Re: [PATCH v5 10/12] Add a base implementation of SHA-256 support

Ævar Arnfjörð Bjarmason <avarab@xxxxxxxxx> · Sat, 10 Nov 2018 16:52:37 +0100

On Wed, Nov 07 2018, brian m. carlson wrote:

> On Mon, Nov 05, 2018 at 12:39:14PM +0100, Ævar Arnfjörð Bjarmason wrote:
>> On Sun, Nov 04 2018, brian m. carlson wrote:
>> > +	{
>> > +		"sha256",
>> > +		/* "s256", big-endian */
>>
>> The existing entry/comment for sha1 is:
>>
>> 		"sha1",
>> 		/* "sha1", big-endian */
>>
>> So why the sha256/s256 difference in the code/comment? Wondering if I'm
>> missing something and we're using "s256" for something.
>
> Ah, good question.  The comment refers to the format_id field which
> follows this comment.  The value is the big-endian representation of
> "s256" as a 32-bit value.  I picked that over "sha2" to avoid confusion
> in case we add SHA-512 in the future, since that's also an SHA-2
> algorithm.
>
> Config files and command-line interfaces will use "sha1" or "sha256",
> and binary formats will use those 32-bit values ("sha1" or "s256").

Okey.

>> >  const char *empty_tree_oid_hex(void)
>> > diff --git a/sha256/block/sha256.c b/sha256/block/sha256.c
>> > [...]
>>
>> I had a question before about whether we see ourselves perma-forking
>> this implementation based off libtomcrypt, as I recall you said yes.
>
> Yes.
>
>> Still, I think it would be better to introduce this in at least two-four
>> commits where the upstream code is added as-is, then trimmed down to
>> size, then adapted to our coding style, and finally we add our own
>> utility functions.
>
> At this point, the only code that's actually used from libtomcrypt is
> the block transform.  The upstream code is split over multiple files in
> multiple directories and won't compile in our codebase without many
> files and a lot of work, so I don't feel good about either including
> code that doesn't compile or including large numbers of files that don't
> meet our coding standards (and that may still not compile because of
> platform issues).
>
>> It'll make it easier to forward-port any future upstream changes.
>
> I don't foresee many, if any, changes to this code.  It either
> implements the specification or it doesn't, and it's objectively easy to
> determine which.  There's not even an argument to port performance
> improvements, since almost everyone will be using a crypto library to
> provide this code because libraries perform so dramatically better.
> I've tried to not make the code perform worse than it did originally,
> but that's it.
>
> Furthermore, the modified code carries a relatively small amount of
> resemblance to the original, so if we did port changes forward, we'd
> probably have conflicts.
>
> It seems like you really want to include the upstream code as a separate
> commit and I understand where you're coming from with wanting to have
> this split out into logical commits, but due to the specific nature of
> this code, I see a lot of downsides and not a lot of upsides.

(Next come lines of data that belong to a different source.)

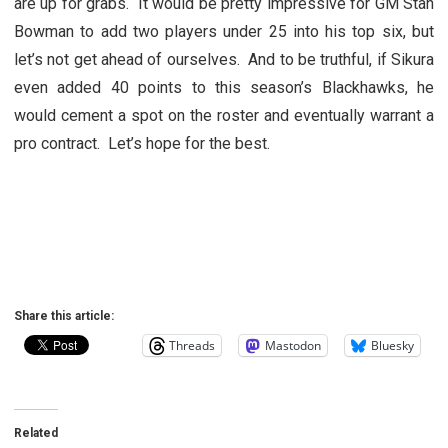
are up for grabs. It would be pretty impressive for GM Stan
Bowman to add two players under 25 into his top six, but
let’s not get ahead of ourselves. And to be truthful, if Sikura
even added 40 points to this season’s Blackhawks, he
would cement a spot on the roster and eventually warrant a
pro contract. Let’s hope for the best.
Share this article:
Threads
Mastodon
Bluesky
Related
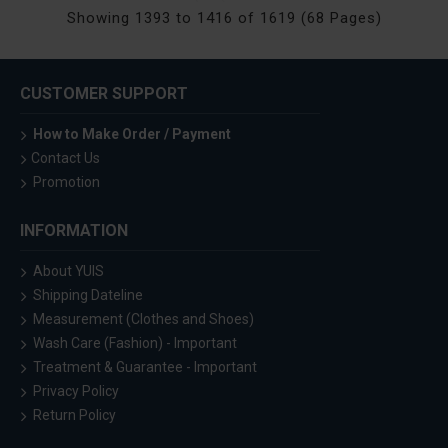
Showing 1393 to 1416 of 1619 (68 Pages)
CUSTOMER SUPPORT
How to Make Order / Payment
Contact Us
Promotion
INFORMATION
About YUIS
Shipping Dateline
Measurement (Clothes and Shoes)
Wash Care (Fashion) - Important
Treatment & Guarantee - Important
Privacy Policy
Return Policy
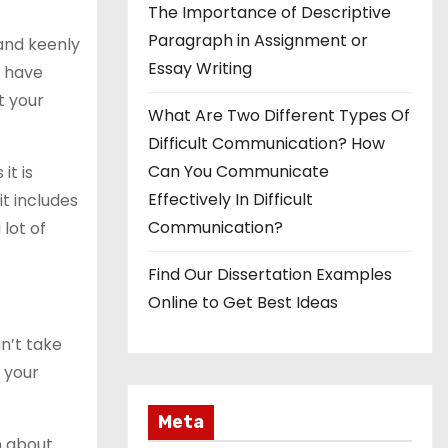
The Importance of Descriptive
Paragraph in Assignment or
and keenly
Essay Writing
d have
t your
What Are Two Different Types Of
Difficult Communication? How
Can You Communicate
it is
Effectively In Difficult
it includes
Communication?
 lot of
Find Our Dissertation Examples
Online to Get Best Ideas
an’t take
f your
Meta
n about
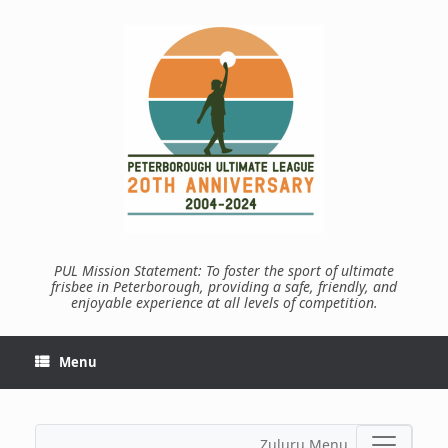
Skip
to
content
PUL Mission Statement: To foster the sport of ultimate
frisbee in Peterborough, providing a safe, friendly, and
enjoyable experience at all levels of competition.
Menu
Zuluru Menu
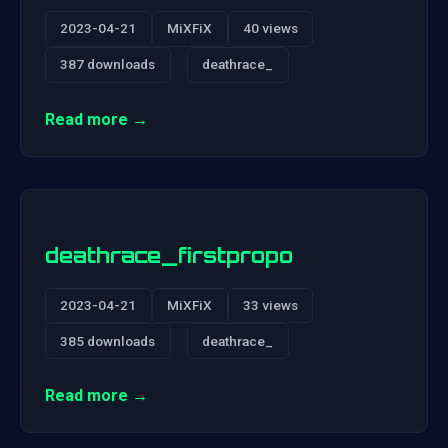
2023-04-21
MiXFiX
40 views
387 downloads
deathrace_
Read more →
deathrace_firstpropo
2023-04-21
MiXFiX
33 views
385 downloads
deathrace_
Read more →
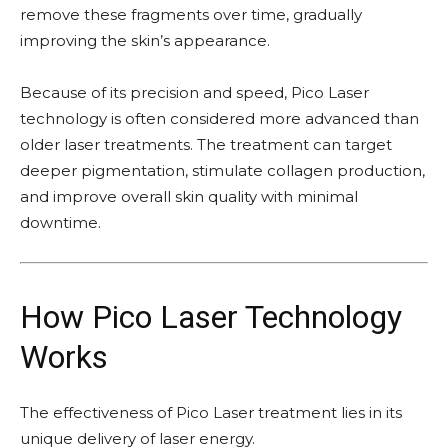
remove these fragments over time, gradually
improving the skin’s appearance.
Because of its precision and speed, Pico Laser
technology is often considered more advanced than
older laser treatments. The treatment can target
deeper pigmentation, stimulate collagen production,
and improve overall skin quality with minimal
downtime.
How Pico Laser Technology
Works
The effectiveness of Pico Laser treatment lies in its
unique delivery of laser energy.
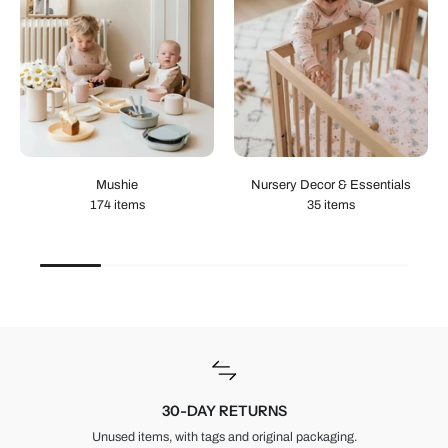
Mushie
Nursery Decor & Essentials
174 items
35 items
30-DAY RETURNS
Unused items, with tags and original packaging.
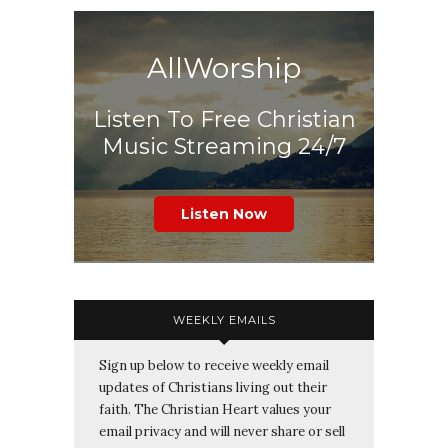
AllWorship
Listen To Free Christian
Music Streaming 24/7
Listen Now
WEEKLY EMAILS
Sign up below to receive weekly email
updates of Christians living out their
faith. The Christian Heart values your
email privacy and will never share or sell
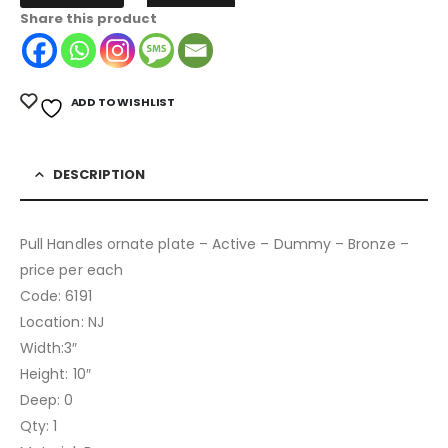
Share this product
ADD TO WISHLIST
DESCRIPTION
Pull Handles ornate plate – Active – Dummy – Bronze –
price per each
Code: 6191
Location: NJ
Width:3″
Height: 10″
Deep: 0
Qty: 1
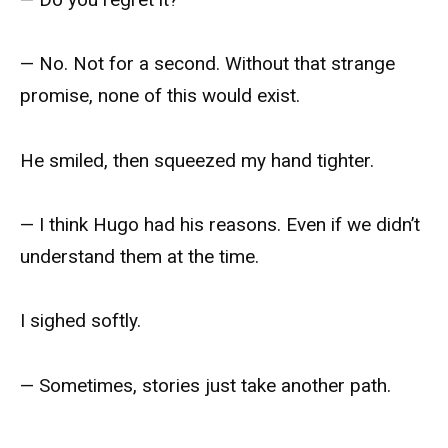
— No. Not for a second. Without that strange
promise, none of this would exist.
He smiled, then squeezed my hand tighter.
— I think Hugo had his reasons. Even if we didn’t
understand them at the time.
I sighed softly.
— Sometimes, stories just take another path.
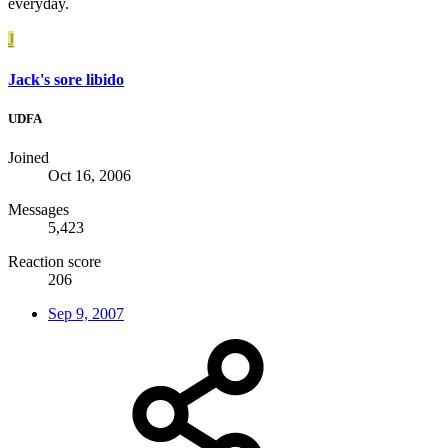
everyday.
J
Jack's sore libido
UDFA
Joined
Oct 16, 2006
Messages
5,423
Reaction score
206
Sep 9, 2007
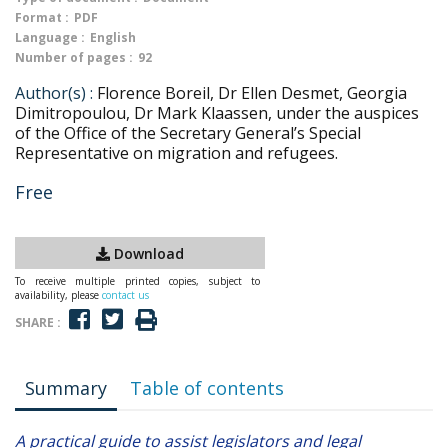
Format :
PDF
Language :
English
Number of pages :
92
Author(s) :
Florence Boreil, Dr Ellen Desmet, Georgia
Dimitropoulou, Dr Mark Klaassen, under the auspices
of the Office of the Secretary General’s Special
Representative on migration and refugees.
Free
Download
To receive multiple printed copies, subject to
availability, please
contact us
SHARE :
Summary
Table of contents
A practical guide to assist legislators and legal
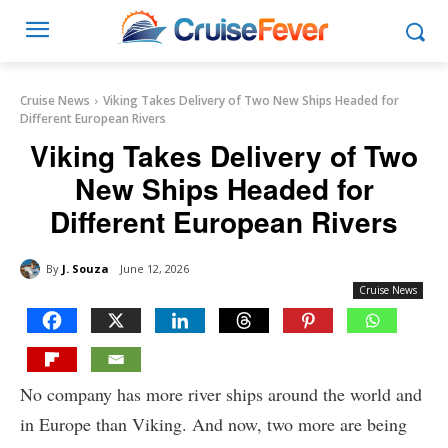
Cruise News
Viking Takes Delivery of Two New Ships Headed for
Different European Rivers
Viking Takes Delivery of Two
New Ships Headed for
Different European Rivers
By
J. Souza
June 12, 2026
Cruise News
No company has more river ships around the world and
in Europe than Viking. And now, two more are being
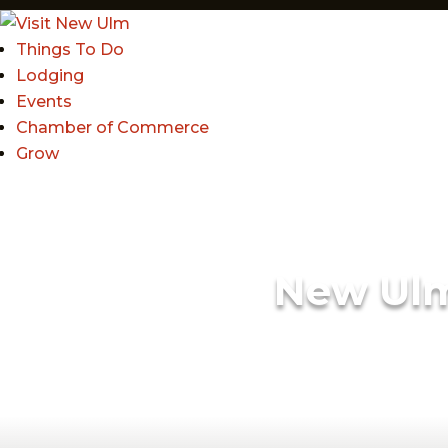
Things To Do
Lodging
Events
Chamber of Commerce
Grow
New Ul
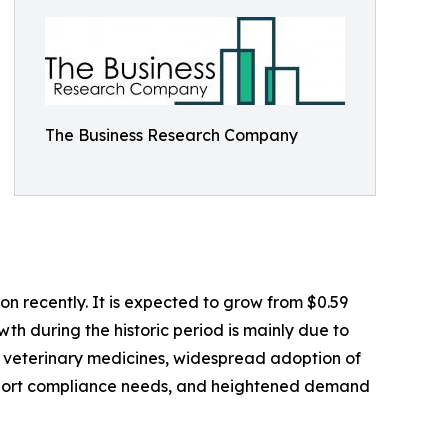
The Business Research Company
n recently. It is expected to grow from $0.59
wth during the historic period is mainly due to
it veterinary medicines, widespread adoption of
export compliance needs, and heightened demand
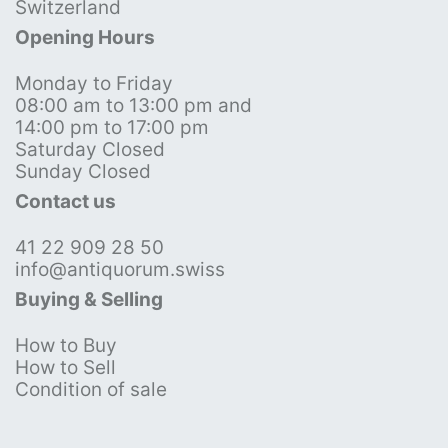
Switzerland
Opening Hours
Monday to Friday
08:00 am to 13:00 pm and
14:00 pm to 17:00 pm
Saturday Closed
Sunday Closed
Contact us
41 22 909 28 50
info@antiquorum.swiss
Buying & Selling
How to Buy
How to Sell
Condition of sale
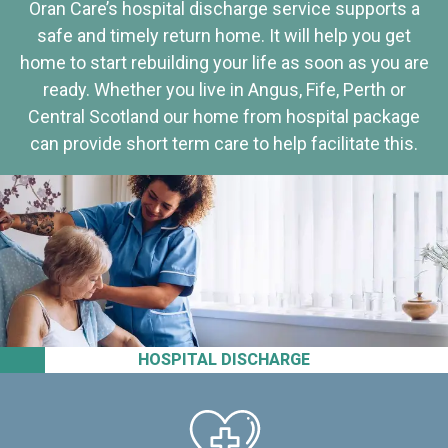
Oran Care’s hospital discharge service supports a
safe and timely return home. It will help you get
home to start rebuilding your life as soon as you are
ready. Whether you live in Angus, Fife, Perth or
Central Scotland our home from hospital package
can provide short term care to help facilitate this.
HOSPITAL DISCHARGE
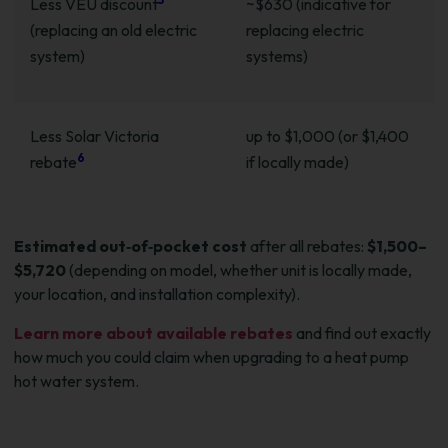
Less VEU discount
~$630 (indicative for
(replacing an old electric
replacing electric
system)
systems)
Less Solar Victoria
up to $1,000 (or $1,400
6
rebate
if locally made)
Estimated out‑of‑pocket cost
after all rebates:
$1,500–
$5,720
(depending on model, whether unit is locally made,
your location, and installation complexity).
Learn more about available rebates
and find out exactly
how much you could claim when upgrading to a heat pump
hot water system.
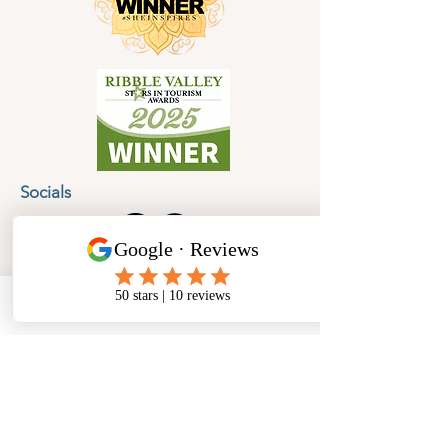
Socials
Cancellation Policy
Privacy Policy
Phone
Email
Facebook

Yeah sorry to keep bringing this up. Your way makes sense, and I'd
forgotten the details since last time . I'll shut up about it:)

>> > +	perl -E "for (1..100000) { print q{aaaaaaaaaa}; }" | \
>> > +		test-tool sha256 >actual &&
>> > +	grep cdc76e5c9914fb9281a1c7e284d73e67f1809a48a497200e046d39ccc7112cd0 actual &&
>> > +	perl -E "for (1..100000) { print q{abcdefghijklmnopqrstuvwxyz}; }" | \
>> > +		test-tool sha256 >actual &&
>>
>> I've been wanting to make use depend on perl >= 5.10 (previous noises
>> about that on-list), but for now we claim to support >=5.8, which
>> doesn't have the -E switch.
>
> Good point.  I'll fix that.  After having written a lot of one-liners,
> I always write -E, and this was originally a one-liner.
>
>> But most importantly you aren't even using -E features here, and this
>> isn't very idoimatic Perl. Instead do, respectively:
>>
>>     perl -e 'print q{aaaaaaaaaa} x 100000'
>>     perl -e "print q{abcdefghijklmnopqrstuvwxyz} x 100000"
>
> I considered the more idiomatic version originally, but the latter could
> allocate a decent amount of memory in one chunk, and I wanted to avoid
> that.

~2.5MB for the latter, so trivial.

> I think what I'd like to do, actually, is turn on autoflush and
> use a postfix for, which would be more idiomatic and could potentially
> provide better testing of the chunking code.  I'll add a comment to that
> effect.

Okey. Maybe better to use syswrite() instead, or maybe print with
autoflush is more idiomatic, I don't know.